NÃO PODE, OBVIAMENTE. Mas um presidiário, mito do crime organizado, estava preso junto com um armamento variado e de alto poder de fogo. Falamos do condenado Jair Messias, o Boçalnauro. Um vagabundo de extrema periculosidade, delinquente capaz de passar adiante armas de sua propriedade e que, segundo a Lei, deveriam estar resguardadas em cofre apropriado. Sua biografia, de domínio público, deveria ter-lhe impedido a inscrição como CAC. Ele nunca se cansou de repetir ter sido “treinado para matar”, de festejar “CPFs cancelados”, além de defender o fuzilamento de adversários políticos, como o então presidente Fernando Henrique Cardoso. E mais, apesar de todo adestramento, oficialmente recebido no tempo fardado, provou ser incapaz de usar corretamente uma arma em situações de risco.
TAMANHO É O DESPREPARO de Jair B no manuseio de armas, que “bateu coco” na primeira oportunidade em que poderia demonstrar a destreza como Oficial Combatente do Exército Brasileiro. Consta que o parasita hoje detido teria cursado cinco anos de educação bélica (um ano numa escola preparatória de cadetes, mais quatro anos na Academia Militar das Agulhas Negras) e se “qualificado” como capitão paraquedista. Mas que oficial, hein? Incapaz de se defender de um reles assalto de rua – no qual perdeu uma pistola 9mm, de uso privativo, para o primeiro assaltante que topou pela frente. Incapaz também de, mesmo postado em posição elevada, se defender de uma faca de cozinha... E a nação investe algo como R$ 500 mil para formar um oficial! Essa estimativa de custo é uma informação da IA Google, mas fico com a impressão de que esse valor seria muito maior...
ESSE DESQUALIFICADO, independentemente da merecida condenação (que hoje curte confortavelmente refastelado em seu chatô), não poderia jamais portar sequer um canivete. Mas tem registrado em seu nome – e ao alcance se sua finória mão, na mansão que lhe serve de “detenção” – um arsenal composto de 11 armas de alto poder de fogo, a saber, segundo levantamento publicado pelo UOL, em 03/07/2026: Pistola Forjas Taurus, calibre .380 Automatic; Pistola Forjas Taurus, calibre .40 Smith & Wesson; Pistola Glock, calibre 9x19 COLOmm Parabellum; Carabina/Fuzil Caracal, calibre 5,56x45 mm; Pistola Caracal, calibre 9x19 mm Parabellum; Carabina/Fuzil Springfield Armory, calibre 7,62x51 mm; Espingarda Typhoon, calibre 12 GA; Pistola Arex, calibre 9x19 mm Parabellum; Pistola SIG-Sauer, calibre 9x19 mm Parabellum; Espingarda Maestro Arms Company, calibre 12 GA... e mais a pistola Glock 9mm que ele achou melhor jair dando ao sargento Estácio Leite da Silva Filho, arma apreendida durante uma blitz em Brasília. Tem jeito isso?

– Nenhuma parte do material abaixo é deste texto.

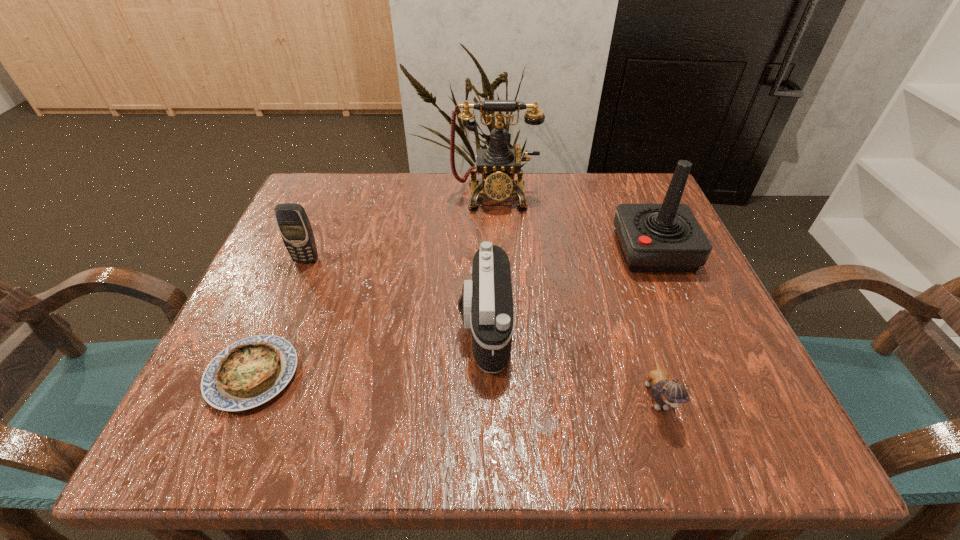 Where is `vacant space situated 0.190m on the front face of the cellular telephone`? Image resolution: width=960 pixels, height=540 pixels. vacant space situated 0.190m on the front face of the cellular telephone is located at coordinates (274, 338).

Identify the location of free space located 0.370m on the front lens of the camera. This screenshot has height=540, width=960. (250, 326).

Find the location of a particular element. free space located on the front lens of the camera is located at coordinates (374, 326).

The image size is (960, 540). Find the location of `free location located on the front lens of the camera`. free location located on the front lens of the camera is located at coordinates (300, 326).

Locate an element on the screen. This screenshot has height=540, width=960. vacant space located on the right of the quiche is located at coordinates pos(378,374).

In order to click on telephone that is at the far edge in this screenshot , I will do `click(498, 164)`.

The width and height of the screenshot is (960, 540). Find the location of `joystick present at the far edge`. joystick present at the far edge is located at coordinates (667, 237).

Locate an element on the screen. The height and width of the screenshot is (540, 960). kitten that is at the near edge is located at coordinates (666, 392).

Where is `quiche situated at the near edge`? This screenshot has height=540, width=960. quiche situated at the near edge is located at coordinates (249, 372).

What are the coordinates of `cellular telephone that is at the left edge` in the screenshot? It's located at (294, 226). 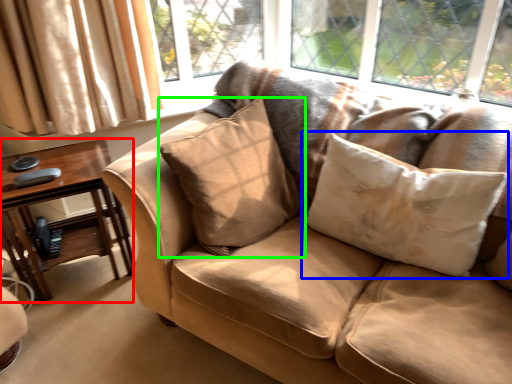 Question: Which is nearer to the table (highlighted by a red box)? pillow (highlighted by a blue box) or pillow (highlighted by a green box).

Choices:
 (A) pillow
 (B) pillow

Answer: (B) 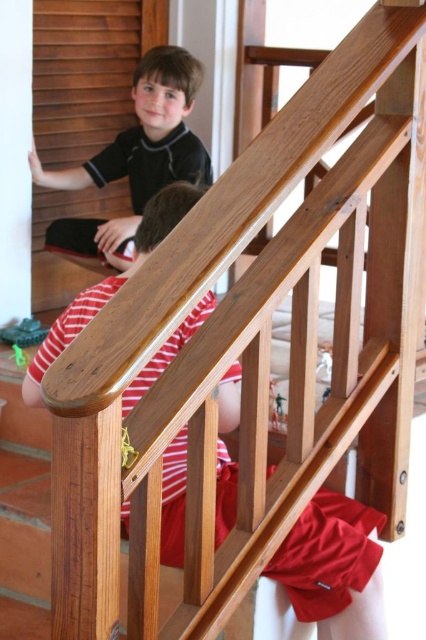 Question: Can you confirm if striped cotton shirt at center is positioned above matte black shirt at upper left?

Choices:
 (A) no
 (B) yes

Answer: (A)

Question: Among these points, which one is nearest to the camera?

Choices:
 (A) (226, 536)
 (B) (69, 244)

Answer: (A)

Question: Can you confirm if striped cotton shirt at center is positioned to the right of matte black shirt at upper left?

Choices:
 (A) no
 (B) yes

Answer: (B)

Question: Is striped cotton shirt at center above matte black shirt at upper left?

Choices:
 (A) no
 (B) yes

Answer: (A)

Question: Which of the following is the closest to the observer?

Choices:
 (A) (164, 227)
 (B) (166, 60)

Answer: (A) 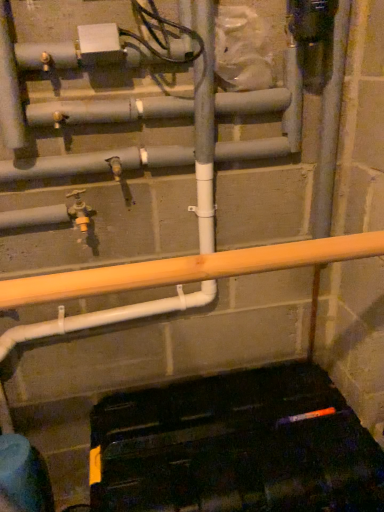 What do you see at coordinates (188, 269) in the screenshot? I see `orange wood beam at center` at bounding box center [188, 269].

In order to face matte yellow valve at center-left, should I rotate leftwards or rightwards?

You should rotate left by 14.425 degrees.

I want to click on gray matte pipe at center, acting as the 1th pipe starting from the bottom, so click(98, 162).

Is matte yellow valve at center-left to the left or to the right of orange wood beam at center in the image?

Clearly, matte yellow valve at center-left is on the left of orange wood beam at center in the image.

Which of these two, matte yellow valve at center-left or orange wood beam at center, is smaller?

Smaller between the two is matte yellow valve at center-left.

From a real-world perspective, is matte yellow valve at center-left below orange wood beam at center?

No, from a real-world perspective, matte yellow valve at center-left is not below orange wood beam at center.

Based on their positions, is orange wood beam at center located to the left or right of gray matte pipe at center?

orange wood beam at center is to the right of gray matte pipe at center.

Is gray matte pipe at center at the back of orange wood beam at center?

No, orange wood beam at center is not facing the opposite direction of gray matte pipe at center.

Based on the photo, is the depth of orange wood beam at center less than that of gray matte pipe at center?

Yes, the depth of orange wood beam at center is less than that of gray matte pipe at center.

Considering the relative sizes of orange wood beam at center and gray matte pipe at center, acting as the second pipe starting from the top, in the image provided, is orange wood beam at center taller than gray matte pipe at center, acting as the second pipe starting from the top,?

No.

Is orange wood beam at center wider or thinner than gray matte pipe at center, acting as the 1th pipe starting from the bottom?

orange wood beam at center is wider than gray matte pipe at center, acting as the 1th pipe starting from the bottom.

Does orange wood beam at center have a smaller size compared to gray matte pipe at center, acting as the second pipe starting from the top?

No, orange wood beam at center is not smaller than gray matte pipe at center, acting as the second pipe starting from the top.

From the image's perspective, is orange wood beam at center beneath gray matte pipe at center, acting as the 1th pipe starting from the bottom?

Correct, orange wood beam at center appears lower than gray matte pipe at center, acting as the 1th pipe starting from the bottom, in the image.

Which is closer to the camera, (200, 231) or (9, 168)?

Point (9, 168)

Which is more to the left, gray matte pipe at center or gray matte pipe at center, acting as the second pipe starting from the top?

gray matte pipe at center, acting as the second pipe starting from the top, is more to the left.

How different are the orientations of gray matte pipe at center and gray matte pipe at center, acting as the second pipe starting from the top, in degrees?

The angle between the facing direction of gray matte pipe at center and the facing direction of gray matte pipe at center, acting as the second pipe starting from the top, is 0.036 degrees.

Considering their positions, is gray matte pipe at center located in front of or behind gray matte pipe at center, acting as the second pipe starting from the top?

Visually, gray matte pipe at center is located in front of gray matte pipe at center, acting as the second pipe starting from the top.

What's the angular difference between orange wood beam at center and matte gray pipe at upper center, arranged as the 1th pipe when viewed from the top,'s facing directions?

There is a 0.981-degree angle between the facing directions of orange wood beam at center and matte gray pipe at upper center, arranged as the 1th pipe when viewed from the top.

Can you see orange wood beam at center touching matte gray pipe at upper center, arranged as the 1th pipe when viewed from the top?

orange wood beam at center and matte gray pipe at upper center, arranged as the 1th pipe when viewed from the top, are not in contact.

Can you confirm if orange wood beam at center is positioned to the left of matte gray pipe at upper center, the 2th pipe when ordered from bottom to top?

No, orange wood beam at center is not to the left of matte gray pipe at upper center, the 2th pipe when ordered from bottom to top.

Locate an element on the screen. beam directly beneath the matte gray pipe at upper center, the 2th pipe when ordered from bottom to top (from a real-world perspective) is located at coordinates (188, 269).

Between gray matte pipe at center, acting as the 1th pipe starting from the bottom, and orange wood beam at center, which one appears on the right side from the viewer's perspective?

orange wood beam at center is more to the right.

You are a GUI agent. You are given a task and a screenshot of the screen. Output one action in this format:
    pyautogui.click(x=<x>, y=<y>)
    Task: Click on the 2nd pipe behind the orange wood beam at center, counting from the anchor's position
    
    Given the screenshot: What is the action you would take?
    pyautogui.click(x=98, y=162)

Considering the points (101, 164) and (353, 236), which point is in front, point (101, 164) or point (353, 236)?

The point (353, 236) is closer.

Considering the points (102, 164) and (78, 216), which point is behind, point (102, 164) or point (78, 216)?

The point (78, 216) is farther from the camera.

Which object is positioned more to the right, gray matte pipe at center, acting as the second pipe starting from the top, or matte yellow valve at center-left?

Positioned to the right is gray matte pipe at center, acting as the second pipe starting from the top.

This screenshot has height=512, width=384. I want to click on plumbing fixture on the left of gray matte pipe at center, acting as the 1th pipe starting from the bottom, so click(79, 210).

Are gray matte pipe at center, acting as the second pipe starting from the top, and matte yellow valve at center-left making contact?

No, gray matte pipe at center, acting as the second pipe starting from the top, is not in contact with matte yellow valve at center-left.

I want to click on beam in front of the matte yellow valve at center-left, so click(x=188, y=269).

Where is `pole above the orange wood beam at center (from the image's perspective)`? pole above the orange wood beam at center (from the image's perspective) is located at coordinates (205, 125).

From the picture: Estimate the real-world distances between objects in this image. Which object is closer to gray matte pipe at center, acting as the second pipe starting from the top, orange wood beam at center or matte yellow valve at center-left?

matte yellow valve at center-left lies closer to gray matte pipe at center, acting as the second pipe starting from the top, than the other object.

From the image, which object appears to be nearer to orange wood beam at center, gray matte pipe at center, acting as the 1th pipe starting from the bottom, or matte yellow valve at center-left?

gray matte pipe at center, acting as the 1th pipe starting from the bottom, lies closer to orange wood beam at center than the other object.

Which object lies further to the anchor point matte yellow valve at center-left, gray matte pipe at center, acting as the 1th pipe starting from the bottom, or matte gray pipe at upper center, arranged as the 1th pipe when viewed from the top?

matte gray pipe at upper center, arranged as the 1th pipe when viewed from the top, lies further to matte yellow valve at center-left than the other object.

Looking at this image, when comparing their distances from gray matte pipe at center, acting as the second pipe starting from the top, does matte gray pipe at upper center, the 2th pipe when ordered from bottom to top, or gray matte pipe at center seem closer?

matte gray pipe at upper center, the 2th pipe when ordered from bottom to top, lies closer to gray matte pipe at center, acting as the second pipe starting from the top, than the other object.

Considering their positions, is gray matte pipe at center positioned closer to matte gray pipe at upper center, arranged as the 1th pipe when viewed from the top, than gray matte pipe at center, acting as the second pipe starting from the top?

gray matte pipe at center, acting as the second pipe starting from the top, lies closer to matte gray pipe at upper center, arranged as the 1th pipe when viewed from the top, than the other object.

Based on the photo, when comparing their distances from matte gray pipe at upper center, arranged as the 1th pipe when viewed from the top, does orange wood beam at center or gray matte pipe at center, acting as the second pipe starting from the top, seem further?

The object further to matte gray pipe at upper center, arranged as the 1th pipe when viewed from the top, is orange wood beam at center.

EM FUNÇÃO DA APREENSÃO da arma repassada pelo apenado Jair ao sargento (patente preferida pelo ex-capitão para intimidades), caiu a ficha no STF. A Justiça lembrou-se de que aquele presidiário não só tinha um arsenal poderoso registrado em seu nome, como está “preso” no mesmo sítio onde guardava todo esse armamento. Ainda que tardiamente, tomou-se a indispensável medida de jair cassando o registro como CAC desse bandido atualmente encarcerado, e jair apreendendo toda a vasta armaria então sem seu poder. Aplausos, pois – mesmo com atraso – cada vagabundo desarmado é um perigo a menos para a sociedade. Mas que não seja cancelado o CPF, como obstinadamente defendido (para outrem) por Jair Messias e seus bolsonaristas fiéis. Basta seguir a Lei: desarma e prende, não necessariamente nesta ordem.